Anyway, we started the clock for 2 hours feedings. I brought Lacey and the pups the the living room, held Lacey in my lap, and plugged in the pups. They are very slow nursers at this age so it took about 45 minutes for them to have their fill. Lacey's belly was sore so I had to hold her down and stretched out for the pups to latch on. When they are kneeding her belly, I was moving their feet off the incision. Even with pain medication, it can be very uncomfortable for them. I know, I've been there myself. I do everything I can to keep any pain to a minimum for her. Once the babes were done, I put them back in their incubator, gave Lacey her beer, and let her rest while I did the same. This was continued around the clock by setting the alarm. At about 5:30AM, Lacey finally started showing some interest in the pups by smelling and licking them. I was able to sit with her and all the pups in my lap on a towel, without holding her, while she cleaned her babies. It was such a relief to me. After about 45 minutes of bonding, I tried putting them together in the same bed in her puppy pen (3'x3' enclosure with elevated floor and top that closes). Lacey immediately got out of the bed and went to hers beside it. Oh well, we were atleast making progress. I checked on them about 1/2 hour later as I went for more coffee and she was in the bed with them. Yeah!!! She's been there ever since....such a good momma.

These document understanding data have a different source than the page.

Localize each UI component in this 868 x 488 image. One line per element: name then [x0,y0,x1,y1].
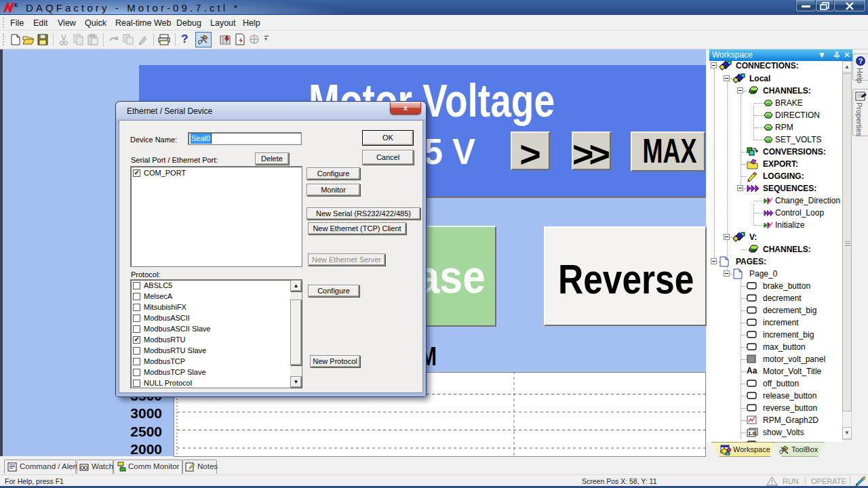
svg-text:1.0: 1.0 [748,430,756,436]
svg-text:E: E [14,2,18,8]
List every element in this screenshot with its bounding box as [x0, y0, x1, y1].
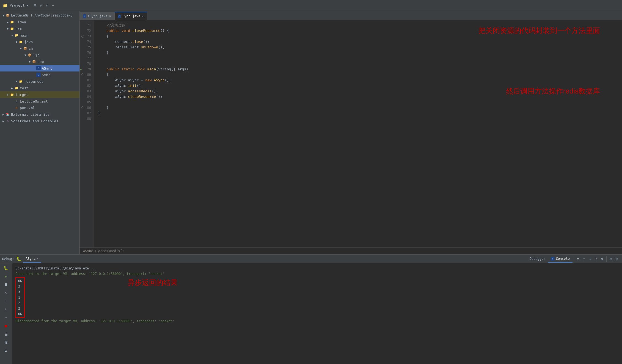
- debug-pause-btn[interactable]: ⏸: [2, 281, 10, 288]
- tab-bar: C ASync.java ✕ C Sync.java ✕: [80, 11, 622, 20]
- debug-tab-close-icon[interactable]: ✕: [37, 257, 38, 260]
- sidebar-item-lettuceqs-iml[interactable]: ▶ ⊟ LettuceQs.iml: [0, 98, 79, 104]
- sidebar-item-label: .idea: [15, 20, 26, 24]
- console-line-3-1: 3: [18, 284, 22, 289]
- toolbar-grid-btn[interactable]: ⊞: [608, 256, 614, 262]
- sidebar-item-label: src: [15, 27, 22, 31]
- sidebar-item-label: target: [15, 93, 28, 97]
- title-bar-left: 📁 Project ▼ ⊞ ⇄ ⚙ −: [3, 3, 54, 8]
- sidebar-item-src[interactable]: ▼ 📁 src: [0, 25, 79, 32]
- line-num-79: ▶ 79: [80, 67, 93, 72]
- line-num-82: 82: [80, 83, 93, 89]
- sidebar-item-sync[interactable]: ▶ C Sync: [0, 71, 79, 78]
- code-line-82: aSync.init();: [98, 83, 618, 89]
- debug-tab-async[interactable]: ASync ✕: [23, 255, 41, 263]
- debug-stop-btn[interactable]: ■: [2, 322, 10, 329]
- diff-icon[interactable]: ⇄: [40, 3, 42, 7]
- line-num-83: 83: [80, 89, 93, 94]
- sidebar-item-cn[interactable]: ▼ 📦 cn: [0, 45, 79, 52]
- line-num-86: 86: [80, 105, 93, 111]
- package-icon: 📦: [23, 46, 27, 51]
- tab-console[interactable]: ▶ Console: [548, 255, 573, 263]
- sidebar-item-app[interactable]: ▼ 📦 app: [0, 58, 79, 65]
- tab-debugger[interactable]: Debugger: [527, 255, 548, 263]
- debug-print-btn[interactable]: 🖨: [2, 330, 10, 338]
- sidebar-item-label: app: [37, 60, 44, 64]
- chevron-right-icon: ▶: [1, 120, 5, 123]
- toolbar-up-btn[interactable]: ⬆: [581, 256, 587, 262]
- sidebar-item-label: Sync: [42, 73, 50, 77]
- line-num-85: 85: [80, 100, 93, 105]
- breadcrumb-method: accessRedis(): [98, 249, 124, 253]
- java-icon: C: [83, 14, 86, 18]
- sidebar-item-label: pom.xml: [20, 106, 35, 110]
- folder-icon: 📁: [14, 33, 19, 37]
- separator2: [606, 256, 607, 262]
- breadcrumb-file: ASync: [83, 249, 93, 253]
- tab-close-icon[interactable]: ✕: [109, 14, 111, 18]
- project-label[interactable]: Project: [10, 3, 25, 7]
- code-content[interactable]: //关闭资源 public void closeResource() { { c…: [93, 20, 622, 247]
- folder-icon: 📁: [19, 79, 23, 84]
- debug-force-step-btn[interactable]: ⬇: [2, 306, 10, 313]
- sidebar-item-label: resources: [24, 79, 43, 84]
- sidebar-item-label: Scratches and Consoles: [11, 119, 58, 123]
- iml-file-icon: ⊟: [14, 99, 19, 103]
- line-num-88: 88: [80, 116, 93, 122]
- debug-settings-btn[interactable]: ⚙: [2, 347, 10, 354]
- tab-async[interactable]: C ASync.java ✕: [80, 12, 115, 20]
- sidebar-item-lettuceqs[interactable]: ▼ 📦 LettuceQs F:\myCode\crazyCode\S: [0, 12, 79, 19]
- java-file-icon: C: [36, 66, 41, 70]
- sidebar-item-target[interactable]: ▶ 📁 target: [0, 91, 79, 98]
- sidebar-item-async[interactable]: ▶ C ASync: [0, 65, 79, 71]
- title-dropdown-icon[interactable]: ▼: [27, 4, 29, 7]
- line-numbers: 71 72 73 74 75 76 77 78 ▶ 79: [80, 20, 93, 247]
- console-line-disconnected: Disconnected from the target VM, address…: [15, 318, 619, 324]
- toolbar-settings-btn[interactable]: ⊡: [614, 256, 620, 262]
- debug-label: Debug:: [2, 257, 14, 261]
- sidebar-item-idea[interactable]: ▶ 📁 .idea: [0, 19, 79, 25]
- target-folder-icon: 📁: [10, 92, 14, 97]
- sidebar-item-java[interactable]: ▼ 📁 java: [0, 38, 79, 45]
- console-line-ok2: OK: [18, 311, 22, 317]
- debug-tab-bar: Debug: 🐛 ASync ✕ Debugger ▶ Console ≡ ⬆ …: [0, 255, 622, 263]
- debug-step-out-btn[interactable]: ↑: [2, 314, 10, 321]
- sidebar-item-main[interactable]: ▼ 📁 main: [0, 32, 79, 38]
- debug-clear-btn[interactable]: 🗑: [2, 339, 10, 346]
- console-output[interactable]: E:\install\JDK11\install\bin\java.exe ..…: [12, 263, 622, 364]
- debug-step-over-btn[interactable]: ↷: [2, 289, 10, 296]
- toolbar-down-btn[interactable]: ⬇: [587, 256, 593, 262]
- sidebar-item-scratches[interactable]: ▶ ✎ Scratches and Consoles: [0, 118, 79, 124]
- debug-bug-btn[interactable]: 🐛: [2, 264, 10, 272]
- debug-annotation: 异步返回的结果: [128, 280, 178, 285]
- toolbar-split-btn[interactable]: ⇅: [599, 256, 605, 262]
- line-num-87: 87: [80, 111, 93, 116]
- chevron-down-icon: ▼: [27, 60, 32, 63]
- chevron-right-icon: ▶: [10, 87, 14, 90]
- settings-icon[interactable]: ⚙: [46, 3, 48, 7]
- minimize-icon[interactable]: −: [52, 3, 54, 7]
- sidebar-item-test[interactable]: ▶ 📁 test: [0, 85, 79, 91]
- sidebar-item-ext-libs[interactable]: ▶ 📚 External Libraries: [0, 111, 79, 118]
- debug-resume-btn[interactable]: ▶: [2, 273, 10, 280]
- sidebar-item-resources[interactable]: ▶ 📁 resources: [0, 78, 79, 85]
- layout-icon[interactable]: ⊞: [34, 3, 36, 7]
- sidebar-item-ljh[interactable]: ▼ 📦 ljh: [0, 52, 79, 58]
- toolbar-up2-btn[interactable]: ↑: [593, 256, 599, 262]
- debug-step-into-btn[interactable]: ↓: [2, 297, 10, 305]
- debug-session-icon: 🐛: [16, 256, 22, 261]
- code-line-79: public static void main(String[] args): [98, 67, 618, 72]
- toolbar-menu-btn[interactable]: ≡: [575, 256, 581, 262]
- tab-sync[interactable]: C Sync.java ✕: [115, 12, 147, 20]
- breadcrumb-separator: ›: [95, 249, 97, 253]
- sidebar-item-label: ljh: [33, 53, 39, 57]
- tab-close-icon[interactable]: ✕: [142, 15, 144, 18]
- title-bar: 📁 Project ▼ ⊞ ⇄ ⚙ −: [0, 0, 622, 11]
- console-line-3-2: 3: [18, 289, 22, 295]
- line-num-78: 78: [80, 61, 93, 67]
- console-line-2: Connected to the target VM, address: '12…: [15, 271, 619, 277]
- folder-icon: 📁: [19, 40, 23, 44]
- sidebar-item-label: External Libraries: [11, 112, 50, 117]
- line-num-81: 81: [80, 78, 93, 83]
- sidebar-item-pom-xml[interactable]: ▶ ⊡ pom.xml: [0, 104, 79, 111]
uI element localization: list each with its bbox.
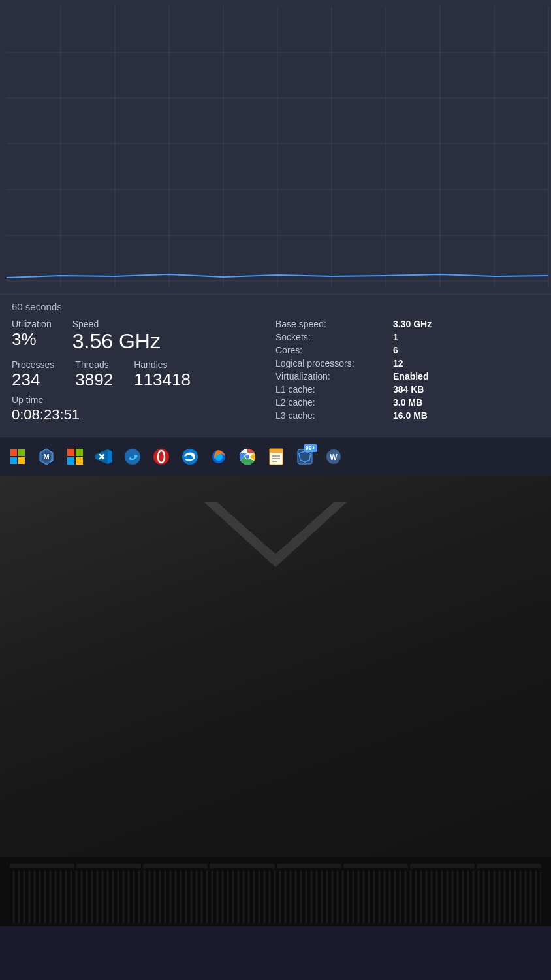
logical-processors-value: 12 [393, 358, 403, 368]
vent-slot [210, 864, 274, 868]
taskbar-microsoft-store[interactable] [61, 443, 89, 470]
svg-text:W: W [330, 453, 338, 462]
virtualization-value: Enabled [393, 371, 428, 382]
vent-slot [76, 864, 141, 868]
taskbar-windows-start[interactable] [4, 443, 31, 470]
l1-cache-label: L1 cache: [276, 384, 393, 395]
taskbar-malwarebytes[interactable]: M [33, 443, 60, 470]
svg-point-32 [182, 449, 198, 465]
svg-rect-25 [76, 449, 83, 456]
sockets-row: Sockets: 1 [276, 332, 539, 342]
threads-label: Threads [75, 359, 113, 370]
notepad-icon [268, 448, 285, 466]
svg-rect-19 [10, 457, 17, 464]
logical-proc-row: Logical processors: 12 [276, 358, 539, 368]
vent-slot [477, 864, 541, 868]
utilization-stat: Utilization 3% [12, 319, 52, 349]
speaker-grill [10, 871, 541, 923]
svg-rect-26 [67, 457, 74, 465]
taskbar-vscode[interactable] [90, 443, 118, 470]
l3-cache-row: L3 cache: 16.0 MB [276, 410, 539, 421]
cores-value: 6 [393, 345, 398, 355]
processes-value: 234 [12, 370, 54, 389]
handles-stat: Handles 113418 [134, 359, 191, 389]
time-label: 60 seconds [12, 301, 539, 312]
taskbar-chrome[interactable] [234, 443, 261, 470]
speed-stat: Speed 3.56 GHz [72, 319, 161, 353]
stats-left: Utilization 3% Speed 3.56 GHz Processes … [12, 319, 276, 423]
vent-slot [10, 864, 74, 868]
threads-value: 3892 [75, 370, 113, 389]
logical-processors-label: Logical processors: [276, 358, 393, 368]
extra-app-icon: W [325, 448, 342, 465]
keyboard-area [0, 857, 551, 926]
vent-slot [143, 864, 208, 868]
l3-cache-label: L3 cache: [276, 410, 393, 421]
vent-row-1 [10, 864, 541, 868]
taskbar-edge[interactable] [176, 443, 204, 470]
processes-stat: Processes 234 [12, 359, 54, 389]
chevron-logo-svg [204, 502, 347, 593]
taskbar-notifications[interactable]: 99+ [291, 443, 319, 470]
firefox-icon [210, 448, 228, 466]
uptime-section: Up time 0:08:23:51 [12, 395, 276, 423]
edge-icon [181, 448, 199, 466]
svg-rect-18 [18, 449, 25, 456]
cores-row: Cores: 6 [276, 345, 539, 355]
threads-stat: Threads 3892 [75, 359, 113, 389]
svg-rect-20 [18, 457, 25, 464]
uptime-value: 0:08:23:51 [12, 406, 276, 423]
virtualization-row: Virtualization: Enabled [276, 371, 539, 382]
util-speed-group: Utilization 3% Speed 3.56 GHz [12, 319, 276, 353]
cpu-graph [0, 0, 551, 294]
taskbar-firefox[interactable] [205, 443, 232, 470]
vent-slot [343, 864, 408, 868]
uptime-label: Up time [12, 395, 276, 405]
l2-cache-row: L2 cache: 3.0 MB [276, 397, 539, 408]
speed-value: 3.56 GHz [72, 330, 161, 353]
handles-value: 113418 [134, 370, 191, 389]
virtualization-label: Virtualization: [276, 371, 393, 382]
stats-row: Utilization 3% Speed 3.56 GHz Processes … [12, 319, 539, 423]
base-speed-label: Base speed: [276, 319, 393, 329]
microsoft-store-icon [66, 448, 84, 466]
cpu-graph-area [0, 0, 551, 294]
l1-cache-row: L1 cache: 384 KB [276, 384, 539, 395]
utilization-label: Utilization [12, 319, 52, 329]
edge-dev-icon [123, 448, 142, 466]
brand-logo [204, 502, 347, 593]
handles-label: Handles [134, 359, 191, 370]
base-speed-row: Base speed: 3.30 GHz [276, 319, 539, 329]
speed-label: Speed [72, 319, 161, 329]
l2-cache-label: L2 cache: [276, 397, 393, 408]
opera-icon [152, 448, 170, 466]
l2-cache-value: 3.0 MB [393, 397, 422, 408]
notification-badge: 99+ [304, 444, 317, 452]
windows-icon [10, 449, 25, 465]
svg-marker-46 [204, 502, 347, 567]
svg-rect-24 [67, 449, 74, 456]
chrome-icon [238, 448, 257, 466]
taskbar-edge-dev[interactable] [119, 443, 146, 470]
svg-rect-0 [0, 0, 551, 294]
svg-point-29 [131, 455, 134, 459]
vent-slot [410, 864, 475, 868]
taskbar-extra[interactable]: W [320, 443, 347, 470]
vent-slot [277, 864, 341, 868]
taskbar: M [0, 436, 551, 476]
svg-text:M: M [43, 453, 49, 461]
l3-cache-value: 16.0 MB [393, 410, 428, 421]
laptop-body [0, 476, 551, 926]
utilization-value: 3% [12, 330, 52, 349]
base-speed-value: 3.30 GHz [393, 319, 432, 329]
svg-point-37 [245, 455, 249, 459]
stats-right: Base speed: 3.30 GHz Sockets: 1 Cores: 6… [276, 319, 539, 423]
svg-rect-39 [270, 449, 283, 453]
taskbar-opera[interactable] [148, 443, 175, 470]
l1-cache-value: 384 KB [393, 384, 424, 395]
sockets-value: 1 [393, 332, 398, 342]
taskbar-notepad[interactable] [262, 443, 290, 470]
processes-label: Processes [12, 359, 54, 370]
sockets-label: Sockets: [276, 332, 393, 342]
stats-panel: 60 seconds Utilization 3% Speed 3.56 GHz… [0, 294, 551, 436]
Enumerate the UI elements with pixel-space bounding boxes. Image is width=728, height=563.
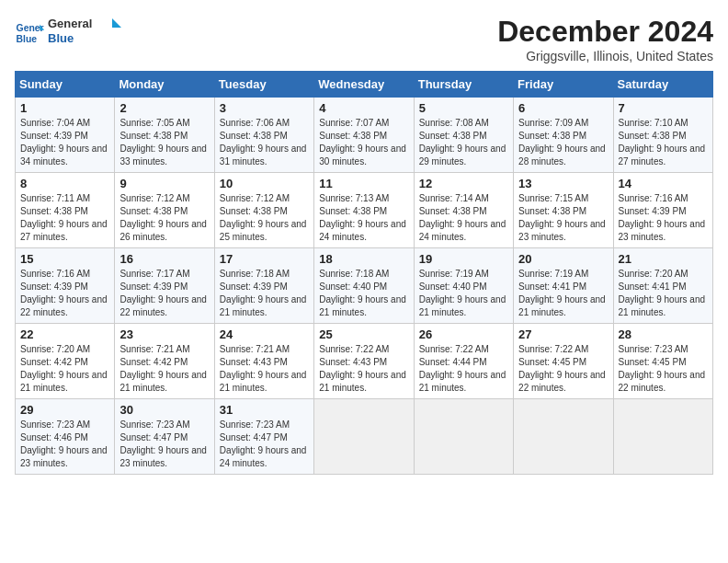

The most vital part now is ensuring that Lacey is eating and drinking enough and there's no infection from the surgery. As of now, I'm warming up canned food with water and dry kibble and hand feeding her in the puppy box. That's the only way she'll eat. I force walk her several times a day so she can potty and I change the bedding, weigh pups, and check them over to make sure no cord infection, etc. We're focused on mom for a few days while we try to catch up on some much needed sleep.